To obtain visualization for 2D blood cell images, pixel value are presented as volumes for each pixel elements in 3D array (x, y, z). Data set can be regarded as a 3D array of vectors, where each vector in general has several values. The values in general are transformed to three vectors x, y and intensity to represent the data in 3D surface model, illustrated in Figure 3. Where the number of pixel in n numbers of row will represent as x-axis, the number of pixel in m numbers of column will represent as y-axis and the value of pixel intensity will represent as z-axis.

By combining the 3 values of pixels in the same graph, illustrated in Figure 3 the n number of row crosses the m number of column, as a 2D image space and the z-axis shows the 3D image space by the pixel intensity values.

Figure 10

Figure 3:

The surface can be defined by applying a binary segmentation function B(v) to the volumetric data. B(v) evaluates to 1 if the value v is considered part of the object, and evaluates to 0 if the value v is part of the background.

The surface is then the region where B(v) changes from 0 to 1.

If a zero-order interpolation function is being used, then the surface is simply the set of faces which are shaded by voxels with differing values of B(v).

The zero-order interpolation functions, is the natural choice for a geometric primitive in the 3D rectangular cuboids, since the surfaces are set of faces and each face is a rectangle.

By presenting the pixel intensity value in image space, 3D points per visible surface cell are achieved.

Experimental Result

Mathematic morphology is well suited to biological and medical image analysis.

Proposed system is based on morphological techniques, using 3D visualization to plot 3D surface for the blood cells with nucleus and without nucleus.

Before image visualization is carried out, the first step in the whole analysis procedure is the enhancement of the image quality by applying histogram equalization to reduce unclearness, contained in the real image that come from microscopy or scanner sample.

Second step is to detect the high intensity area from the blood cell image.

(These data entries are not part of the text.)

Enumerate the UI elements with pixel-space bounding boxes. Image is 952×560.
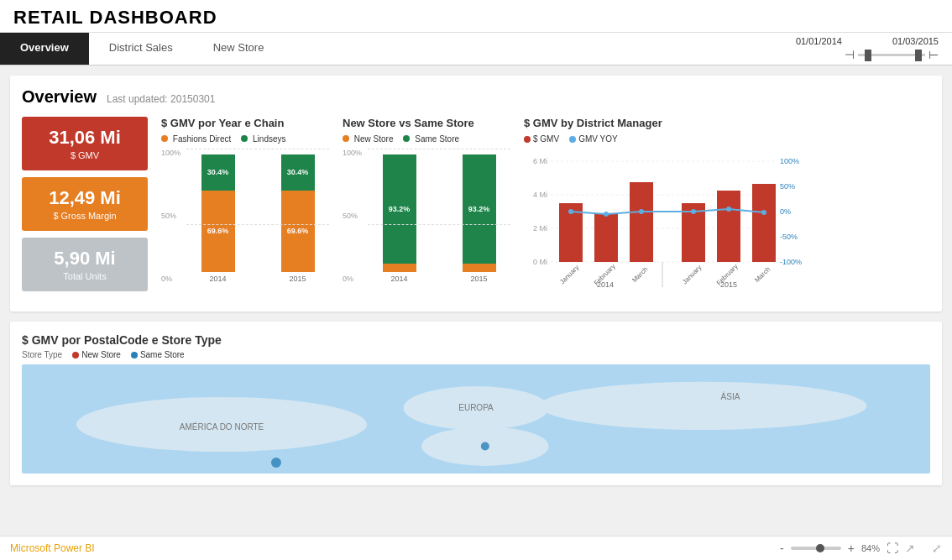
- svg-text:100%: 100%: [780, 157, 799, 165]
- chart-gmv-year-chain: $ GMV por Year e Chain Fashions Direct L…: [161, 117, 329, 300]
- slider-handle-right[interactable]: [915, 50, 922, 61]
- svg-text:2 Mi: 2 Mi: [533, 224, 547, 233]
- chart3-area: 6 Mi 4 Mi 2 Mi 0 Mi 100% 50% 0% -50% -10…: [524, 149, 930, 287]
- chart2-title: New Store vs Same Store: [343, 117, 510, 129]
- legend-same-store-dot: [403, 135, 410, 142]
- svg-text:2015: 2015: [720, 280, 737, 287]
- map-title: $ GMV por PostalCode e Store Type: [22, 333, 930, 347]
- svg-text:-50%: -50%: [780, 233, 798, 241]
- slider-right-icon: ⊢: [928, 48, 939, 61]
- app-title: RETAIL DASHBOARD: [13, 7, 939, 29]
- trend-dot-2: [604, 212, 609, 217]
- fullscreen-icon[interactable]: ⤢: [932, 542, 942, 555]
- chart1-area: 100% 50% 0% 30.4%: [161, 149, 329, 300]
- legend-fashions-direct-dot: [161, 135, 168, 142]
- share-icon[interactable]: ↗: [905, 542, 915, 555]
- trend-dot-1: [568, 209, 573, 214]
- svg-text:January: January: [681, 264, 703, 285]
- zoom-plus[interactable]: +: [848, 542, 855, 555]
- chart1-stacked-2015: 30.4% 69.6%: [281, 154, 315, 272]
- chart-district-manager: $ GMV by District Manager $ GMV GMV YOY: [524, 117, 930, 300]
- slider-handle-left[interactable]: [865, 50, 871, 61]
- map-legend: Store Type New Store Same Store: [22, 350, 930, 359]
- chart2-gridline-mid: [368, 224, 510, 225]
- chart1-seg1-2015: 30.4%: [281, 154, 315, 191]
- footer: Microsoft Power BI - + 84% ⛶ ↗ ⤢: [0, 536, 952, 560]
- chart1-title: $ GMV por Year e Chain: [161, 117, 329, 129]
- tab-district-sales[interactable]: District Sales: [89, 33, 193, 65]
- chart2-stacked-2015: 93.2%: [463, 154, 496, 272]
- kpi-gmv: 31,06 Mi $ GMV: [22, 117, 148, 170]
- chart1-label-2014: 2014: [209, 275, 226, 283]
- chart2-gridline-top: [368, 149, 510, 149]
- main-content: Overview Last updated: 20150301 31,06 Mi…: [0, 65, 952, 536]
- legend-same-store: Same Store: [403, 134, 459, 144]
- chart1-gridline-top: [186, 149, 329, 149]
- chart2-label-2014: 2014: [390, 275, 407, 283]
- svg-text:2014: 2014: [597, 280, 614, 287]
- date-range-slider[interactable]: ⊣ ⊢: [845, 48, 939, 61]
- legend-new-store: New Store: [343, 134, 393, 144]
- svg-text:EUROPA: EUROPA: [458, 403, 494, 412]
- map-dot-americas: [271, 458, 281, 468]
- trend-dot-5: [726, 207, 731, 212]
- svg-text:0%: 0%: [780, 207, 791, 216]
- map-new-store-dot: [72, 352, 79, 359]
- tab-overview[interactable]: Overview: [0, 33, 89, 65]
- chart3-title: $ GMV by District Manager: [524, 117, 930, 129]
- slider-track[interactable]: [858, 54, 925, 56]
- svg-text:AMÉRICA DO NORTE: AMÉRICA DO NORTE: [180, 421, 264, 432]
- bar-feb-2015[interactable]: [717, 191, 740, 262]
- bar-mar-2014[interactable]: [630, 182, 653, 262]
- legend-lindseys-dot: [241, 135, 248, 142]
- map-legend-same-store: Same Store: [131, 350, 185, 359]
- bar-feb-2014[interactable]: [594, 214, 618, 262]
- trend-dot-6: [761, 210, 766, 215]
- zoom-minus[interactable]: -: [780, 542, 784, 555]
- powerbi-link[interactable]: Microsoft Power BI: [10, 542, 95, 554]
- overview-row: 31,06 Mi $ GMV 12,49 Mi $ Gross Margin 5…: [22, 117, 930, 300]
- kpi-gmv-label: $ GMV: [35, 150, 134, 160]
- map-container[interactable]: AMÉRICA DO NORTE EUROPA ÁSIA: [22, 364, 930, 474]
- overview-card: Overview Last updated: 20150301 31,06 Mi…: [10, 76, 942, 311]
- chart2-y-axis: 100% 50% 0%: [343, 149, 368, 300]
- tab-new-store[interactable]: New Store: [193, 33, 285, 65]
- kpi-total-units: 5,90 Mi Total Units: [22, 238, 148, 291]
- legend-gmv-yoy-dot: [569, 136, 576, 143]
- map-store-type-label: Store Type: [22, 350, 62, 359]
- kpi-total-units-label: Total Units: [35, 271, 134, 281]
- bar-mar-2015[interactable]: [752, 184, 776, 262]
- chart2-bar-2015: 93.2% 2015: [447, 154, 510, 283]
- expand-icon[interactable]: ⛶: [887, 542, 898, 555]
- trend-dot-3: [639, 209, 644, 214]
- nav-tabs: Overview District Sales New Store 01/01/…: [0, 33, 952, 65]
- chart1-bar-2015: 30.4% 69.6% 2015: [266, 154, 329, 283]
- chart-new-vs-same: New Store vs Same Store New Store Same S…: [343, 117, 510, 300]
- chart1-stacked-2014: 30.4% 69.6%: [201, 154, 235, 272]
- zoom-slider[interactable]: [791, 547, 841, 550]
- legend-gmv: $ GMV: [524, 134, 559, 144]
- zoom-level: 84%: [861, 543, 880, 553]
- kpi-gross-margin-value: 12,49 Mi: [35, 187, 134, 209]
- svg-text:January: January: [558, 264, 580, 285]
- footer-right: - + 84% ⛶ ↗ ⤢: [780, 542, 942, 555]
- chart2-seg1-2015: 93.2%: [463, 154, 496, 264]
- legend-fashions-direct: Fashions Direct: [161, 134, 231, 144]
- kpi-gmv-value: 31,06 Mi: [35, 127, 134, 149]
- legend-gmv-dot: [524, 136, 531, 143]
- zoom-thumb[interactable]: [816, 544, 824, 552]
- legend-new-store-dot: [343, 135, 349, 142]
- svg-text:4 Mi: 4 Mi: [533, 191, 547, 199]
- chart2-legend: New Store Same Store: [343, 134, 510, 144]
- chart1-bar-2014: 30.4% 69.6% 2014: [186, 154, 249, 283]
- kpi-total-units-value: 5,90 Mi: [35, 248, 134, 270]
- svg-text:50%: 50%: [780, 182, 795, 191]
- chart1-seg2-2014: 69.6%: [201, 191, 235, 272]
- kpi-gross-margin: 12,49 Mi $ Gross Margin: [22, 177, 148, 231]
- legend-gmv-yoy: GMV YOY: [569, 134, 618, 144]
- chart2-bars: 93.2% 2014 93.2%: [368, 149, 510, 300]
- map-section: $ GMV por PostalCode e Store Type Store …: [10, 322, 942, 485]
- chart2-seg2-2015: [463, 264, 496, 272]
- svg-text:-100%: -100%: [780, 258, 802, 266]
- kpi-gross-margin-label: $ Gross Margin: [35, 211, 134, 221]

Third step is to detect the board and the edge of blood cells. Figure 4 illustrate original image. In the application the outline area will appear clearly so that the edge detection approach can be done. However the result will be of 2D image as illustrated in Figure 5.

Figure 11

Figure 4:Blood cell image original

Figure 12

Figure 5: Blood cell image edge detection

Figure 13

Figure 6: 3D blood cells image

Figure 14

We have applied 3D plotting surface method on 2D blood cells images. The 3D image obtained from 2D image in different views are illustrated in Figure 6.

From the result clearly shown that the effect and blood cells overlapping problem, where the noise and edge in 2D image actively covered. Visualization providing the 3D space surface to obtained clear view on the edges and cells image detail more accurate for further pathologies analysis.

Conclusion

Edge detection is often used as a basic method for diagnosis of blood disorder.

The initial analysis for any blood sample starts from size, shape, nucleons, etc.

To make the right decision for diagnosis we need a clear view to help the pathologist to get further information from the sample for early and accurate detection of abnormalities.

To provide a better image view, edge detection and contrast enhancement is needed.

In this paper we have presented a morphological system to visualize blood cells images. We have applied 3D plotting surface on blood cells, which exist as partial difference between 2D blood and 3D blood images.

The 3D image is obtained from the 2D image by combining 2D image space (x, y) axis with intensity value as z-axis.

From the results shown, we can realized that the resolution of blood cells is affected by the pixel intensity as high value and hence give us a brighter area rather than low intensity pixel which remarks in dark colored area. This result depends on the pixel depth in the array element.

2D image detection techniques cannot give as a clear view of the detected image.

In conclusion, the proposed method helps to further provides information for the pathologies to obtain clear image for decision analysis rather than the edge detection method.